Verfassungsrechtler sieht Transitzonen kritisch
Haft oder nicht?

Nach langen Hin und Her hat sich die Union intern auf Transitzonen an den deutschen Grenzen geeinigt. Doch die SPD sich quer – der Koalitionsstreit geht weiter. Auch ein Verfassungsrechtler sieht das Vorhaben kritisch.

KarlsruheDie von der Union geplanten Transitzonen dürfen die Flüchtlinge nach Ansicht eines Verfassungsexperten nicht ihrer Freiheit berauben. Denn sonst wäre das Vorhaben verfassungswidrig. Die Asylbewerber dürften nicht inhaftiert werden, sagte der Speyerer Verfassungsrechtsprofessor Joachim Wieland der Deutschen Presse-Agentur.
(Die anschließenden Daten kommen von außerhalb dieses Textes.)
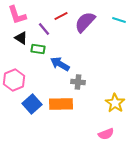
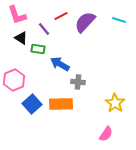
pink semicircle: rotated 35 degrees counterclockwise
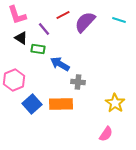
red line: moved 2 px right, 1 px up
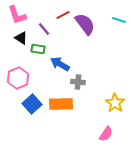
purple semicircle: moved 2 px down; rotated 100 degrees clockwise
pink hexagon: moved 4 px right, 2 px up
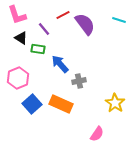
blue arrow: rotated 18 degrees clockwise
gray cross: moved 1 px right, 1 px up; rotated 16 degrees counterclockwise
orange rectangle: rotated 25 degrees clockwise
pink semicircle: moved 9 px left
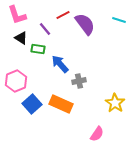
purple line: moved 1 px right
pink hexagon: moved 2 px left, 3 px down
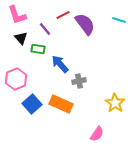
black triangle: rotated 16 degrees clockwise
pink hexagon: moved 2 px up
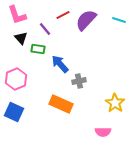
purple semicircle: moved 1 px right, 4 px up; rotated 100 degrees counterclockwise
blue square: moved 18 px left, 8 px down; rotated 24 degrees counterclockwise
pink semicircle: moved 6 px right, 2 px up; rotated 56 degrees clockwise
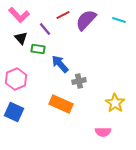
pink L-shape: moved 2 px right; rotated 25 degrees counterclockwise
Sie müssten jederzeit die Möglichkeit haben, wieder dorthin zurückzukehren, wo sie her gekommen seien und dürften dabei nicht festgehalten oder gezwungen werden. Anderenfalls müsse man die Asylgesetze ändern. Ob die dann jedoch einer Prüfung in Karlsruhe stand hielten, sei fraglich.

CDU und CSU hatten sich am Sonntag auf ein Positionspapier zur Zuwanderung geeinigt. Dieses sieht neben Transitzonen für Asylbewerber auch eine Begrenzung des Familiennachzuges für geduldete Flüchtlinge vor. Dieser soll erst nach zwei Jahren möglich sein.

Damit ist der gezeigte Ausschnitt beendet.